__Task prompt__. Would you transcribe the records below from the line with "Innsbruck sparst du nicht nur Geld, sondern" to the line with "DXF, Shape file", ends included, exactly and with nothing more, leaving the pictures out?

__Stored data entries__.
- Opening Delimiter -

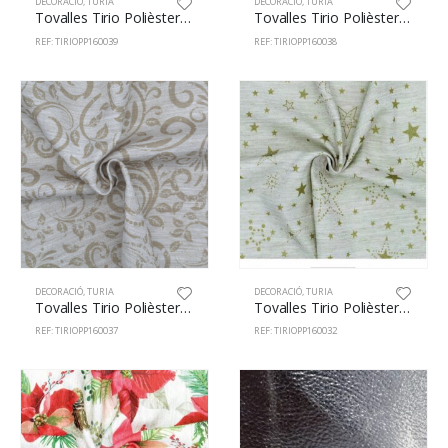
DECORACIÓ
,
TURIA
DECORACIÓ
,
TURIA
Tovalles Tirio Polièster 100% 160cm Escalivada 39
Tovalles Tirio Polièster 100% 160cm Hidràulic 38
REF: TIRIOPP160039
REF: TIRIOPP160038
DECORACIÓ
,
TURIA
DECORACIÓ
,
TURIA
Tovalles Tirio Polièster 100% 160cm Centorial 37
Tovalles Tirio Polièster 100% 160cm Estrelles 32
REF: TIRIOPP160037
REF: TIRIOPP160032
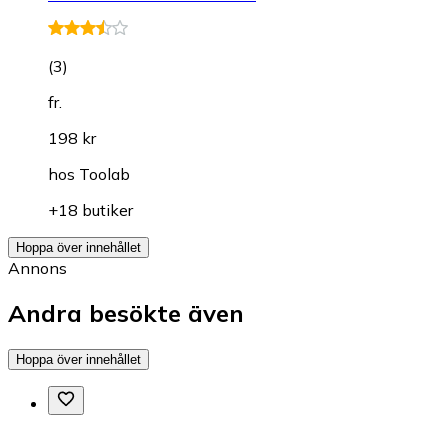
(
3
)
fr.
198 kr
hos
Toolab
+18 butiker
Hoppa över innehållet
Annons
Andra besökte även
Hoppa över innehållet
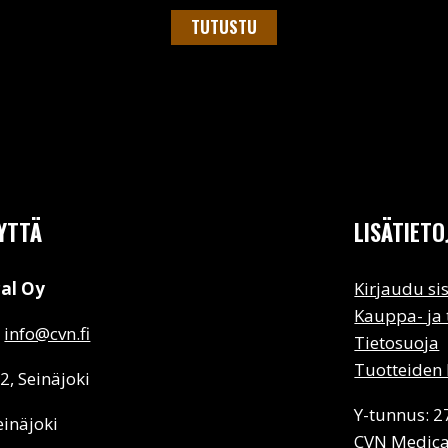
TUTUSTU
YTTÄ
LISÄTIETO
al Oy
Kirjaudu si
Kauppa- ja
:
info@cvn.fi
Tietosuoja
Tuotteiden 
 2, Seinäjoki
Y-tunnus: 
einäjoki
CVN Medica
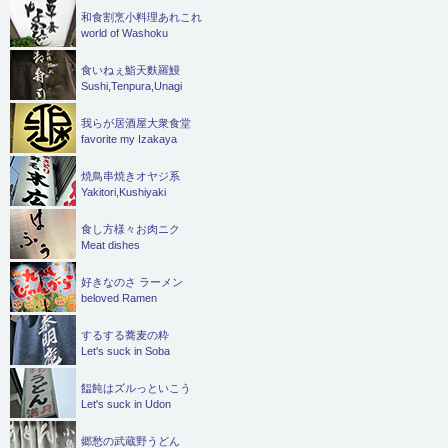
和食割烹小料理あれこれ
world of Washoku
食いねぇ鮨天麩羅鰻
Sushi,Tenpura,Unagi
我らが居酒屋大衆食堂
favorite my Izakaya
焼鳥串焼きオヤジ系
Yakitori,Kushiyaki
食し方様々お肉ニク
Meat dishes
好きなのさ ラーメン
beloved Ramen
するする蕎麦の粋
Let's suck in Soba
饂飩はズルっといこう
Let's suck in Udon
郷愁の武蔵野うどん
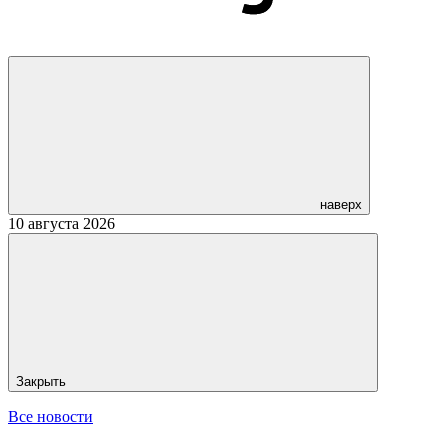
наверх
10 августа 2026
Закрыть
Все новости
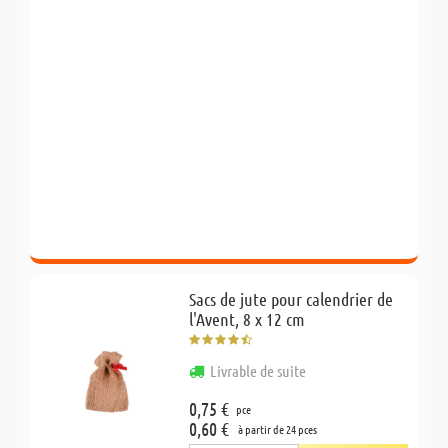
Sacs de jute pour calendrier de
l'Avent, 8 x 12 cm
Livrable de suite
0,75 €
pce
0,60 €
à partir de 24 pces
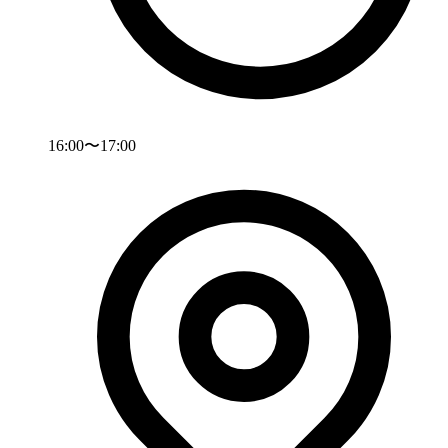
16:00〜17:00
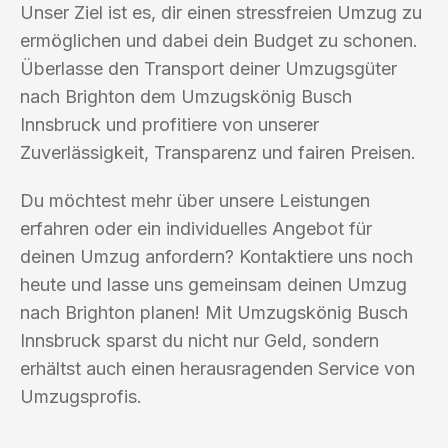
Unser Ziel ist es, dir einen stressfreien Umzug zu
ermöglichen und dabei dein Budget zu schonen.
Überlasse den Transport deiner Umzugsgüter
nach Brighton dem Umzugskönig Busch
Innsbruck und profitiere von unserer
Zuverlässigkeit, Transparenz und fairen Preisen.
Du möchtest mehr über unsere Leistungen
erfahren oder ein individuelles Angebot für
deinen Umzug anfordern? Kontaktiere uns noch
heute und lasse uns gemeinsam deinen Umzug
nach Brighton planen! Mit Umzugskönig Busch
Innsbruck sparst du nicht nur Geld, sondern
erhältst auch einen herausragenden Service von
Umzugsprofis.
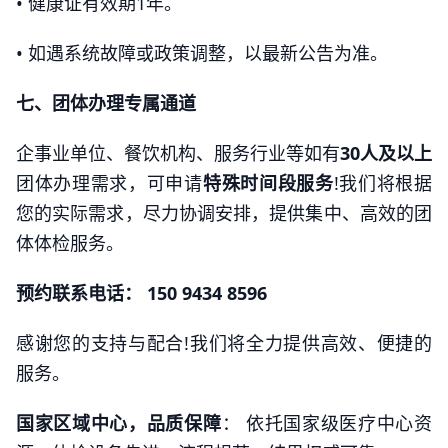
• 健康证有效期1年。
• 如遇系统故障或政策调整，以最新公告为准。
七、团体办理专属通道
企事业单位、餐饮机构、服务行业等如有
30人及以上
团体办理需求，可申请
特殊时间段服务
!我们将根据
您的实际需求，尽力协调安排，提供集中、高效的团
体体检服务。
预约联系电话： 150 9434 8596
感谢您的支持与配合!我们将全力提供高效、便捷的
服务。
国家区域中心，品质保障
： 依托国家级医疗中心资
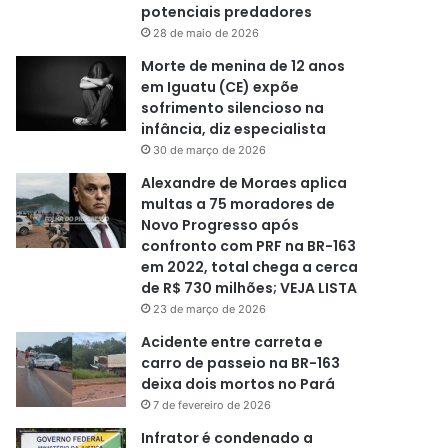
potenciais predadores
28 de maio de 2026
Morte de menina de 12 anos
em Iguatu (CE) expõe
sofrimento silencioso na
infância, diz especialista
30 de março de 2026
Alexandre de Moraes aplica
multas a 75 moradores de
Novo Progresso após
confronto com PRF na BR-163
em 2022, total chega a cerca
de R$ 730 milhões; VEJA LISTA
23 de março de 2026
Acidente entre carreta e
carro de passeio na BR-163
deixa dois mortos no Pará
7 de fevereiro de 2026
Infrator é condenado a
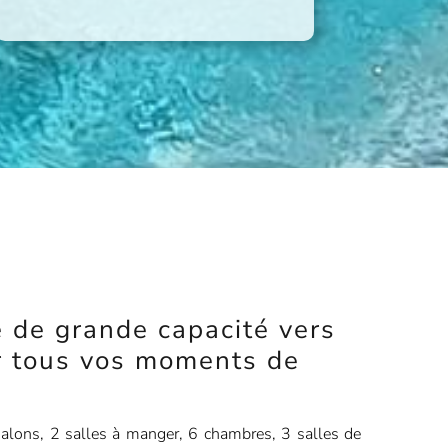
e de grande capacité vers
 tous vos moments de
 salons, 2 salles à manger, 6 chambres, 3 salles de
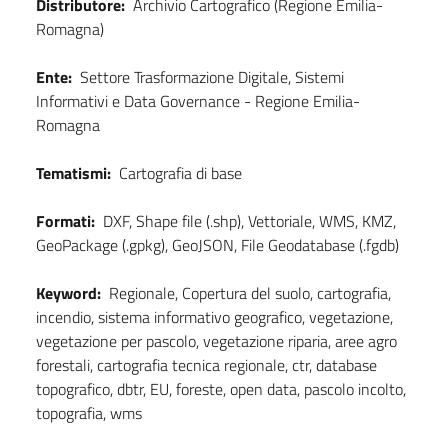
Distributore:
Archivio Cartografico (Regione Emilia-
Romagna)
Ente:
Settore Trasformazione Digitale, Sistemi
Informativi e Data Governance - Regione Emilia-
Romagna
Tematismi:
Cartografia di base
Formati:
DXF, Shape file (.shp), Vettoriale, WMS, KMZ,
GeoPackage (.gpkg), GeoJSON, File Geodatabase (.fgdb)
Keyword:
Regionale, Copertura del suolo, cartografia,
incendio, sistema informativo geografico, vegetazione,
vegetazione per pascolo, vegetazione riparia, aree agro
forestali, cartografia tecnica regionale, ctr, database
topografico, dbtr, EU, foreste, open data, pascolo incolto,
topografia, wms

- Closing Delimiter -
- Opening Delimiter -

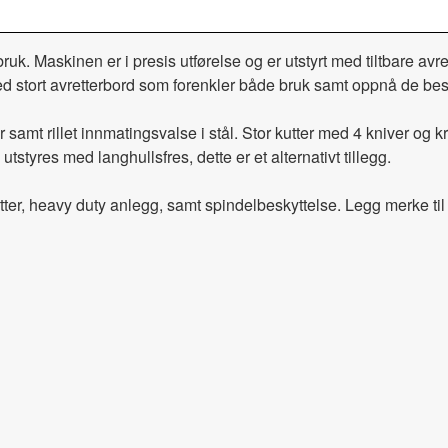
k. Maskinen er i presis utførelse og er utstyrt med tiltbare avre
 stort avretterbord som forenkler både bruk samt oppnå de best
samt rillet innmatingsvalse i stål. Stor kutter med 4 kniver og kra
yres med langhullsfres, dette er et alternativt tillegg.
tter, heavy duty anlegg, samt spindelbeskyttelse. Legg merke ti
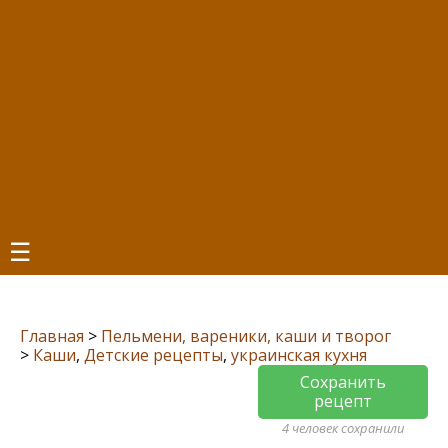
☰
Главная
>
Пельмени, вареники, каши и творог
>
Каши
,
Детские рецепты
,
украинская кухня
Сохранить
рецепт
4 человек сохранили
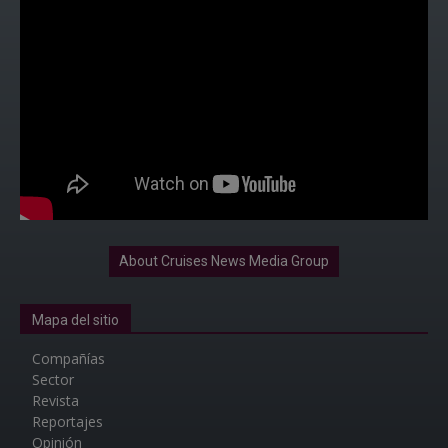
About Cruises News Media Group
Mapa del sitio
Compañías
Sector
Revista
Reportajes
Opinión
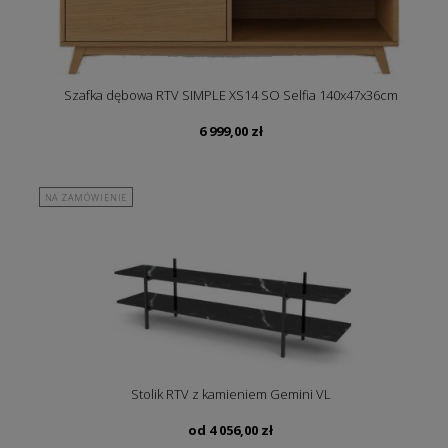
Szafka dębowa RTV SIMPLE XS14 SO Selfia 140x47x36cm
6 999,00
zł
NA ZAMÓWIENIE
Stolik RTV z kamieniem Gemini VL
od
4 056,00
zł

- Closing Delimiter -
- Opening Delimiter -

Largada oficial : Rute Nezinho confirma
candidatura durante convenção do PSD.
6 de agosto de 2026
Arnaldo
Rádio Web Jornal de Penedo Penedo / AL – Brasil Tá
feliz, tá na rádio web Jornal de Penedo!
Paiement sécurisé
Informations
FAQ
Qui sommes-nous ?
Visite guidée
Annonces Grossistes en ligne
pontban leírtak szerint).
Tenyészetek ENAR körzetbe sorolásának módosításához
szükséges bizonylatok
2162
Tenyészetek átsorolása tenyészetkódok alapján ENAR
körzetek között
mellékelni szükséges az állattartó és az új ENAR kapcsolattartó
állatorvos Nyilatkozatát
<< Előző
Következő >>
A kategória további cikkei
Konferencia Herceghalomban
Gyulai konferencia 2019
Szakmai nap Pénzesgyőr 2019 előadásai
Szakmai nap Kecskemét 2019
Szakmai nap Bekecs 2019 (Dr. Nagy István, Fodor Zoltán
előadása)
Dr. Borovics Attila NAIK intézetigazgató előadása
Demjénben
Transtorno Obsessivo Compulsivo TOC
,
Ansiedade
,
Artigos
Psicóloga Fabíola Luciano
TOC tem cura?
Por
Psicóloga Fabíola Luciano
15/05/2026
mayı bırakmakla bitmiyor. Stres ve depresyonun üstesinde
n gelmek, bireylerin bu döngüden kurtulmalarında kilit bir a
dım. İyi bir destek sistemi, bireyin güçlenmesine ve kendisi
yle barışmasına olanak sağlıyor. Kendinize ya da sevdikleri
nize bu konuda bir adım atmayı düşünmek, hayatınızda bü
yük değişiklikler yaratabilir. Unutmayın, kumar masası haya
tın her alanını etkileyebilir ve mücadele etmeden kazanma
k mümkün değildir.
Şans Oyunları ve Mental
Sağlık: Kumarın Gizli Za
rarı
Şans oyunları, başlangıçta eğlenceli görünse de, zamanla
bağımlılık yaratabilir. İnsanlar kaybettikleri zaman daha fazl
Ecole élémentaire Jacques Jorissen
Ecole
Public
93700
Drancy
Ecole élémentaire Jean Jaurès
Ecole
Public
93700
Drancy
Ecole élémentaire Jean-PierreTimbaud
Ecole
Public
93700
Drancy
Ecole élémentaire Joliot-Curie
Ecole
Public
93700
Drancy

- Closing Delimiter -

__Exercise answer__.
Innsbruck sparst du nicht nur Geld, sondern
erhältst auch einen herausragenden Service von
Umzugsprofis.
• 健康证有效期1年。
• 如遇系统故障或政策调整，以最新公告为准。
七、团体办理专属通道
企事业单位、餐饮机构、服务行业等如有
30人及以上
团体办理需求，可申请
特殊时间段服务
!我们将根据
您的实际需求，尽力协调安排，提供集中、高效的团
体体检服务。
预约联系电话： 150 9434 8596
感谢您的支持与配合!我们将全力提供高效、便捷的
服务。
国家区域中心，品质保障
： 依托国家级医疗中心资
potenciais predadores
28 de maio de 2026
Morte de menina de 12 anos
em Iguatu (CE) expõe
sofrimento silencioso na
infância, diz especialista
30 de março de 2026
Alexandre de Moraes aplica
multas a 75 moradores de
Novo Progresso após
confronto com PRF na BR-163
em 2022, total chega a cerca
de R$ 730 milhões; VEJA LISTA
23 de março de 2026
Acidente entre carreta e
carro de passeio na BR-163
deixa dois mortos no Pará
7 de fevereiro de 2026
Infrator é condenado a
e de grande capacité vers
 tous vos moments de
 salons, 2 salles à manger, 6 chambres, 3 salles de
Distributore:
Archivio Cartografico (Regione Emilia-
Romagna)
Ente:
Settore Trasformazione Digitale, Sistemi
Informativi e Data Governance - Regione Emilia-
Romagna
Tematismi:
Cartografia di base
Formati:
DXF, Shape file (.shp), Vettoriale, WMS, KMZ,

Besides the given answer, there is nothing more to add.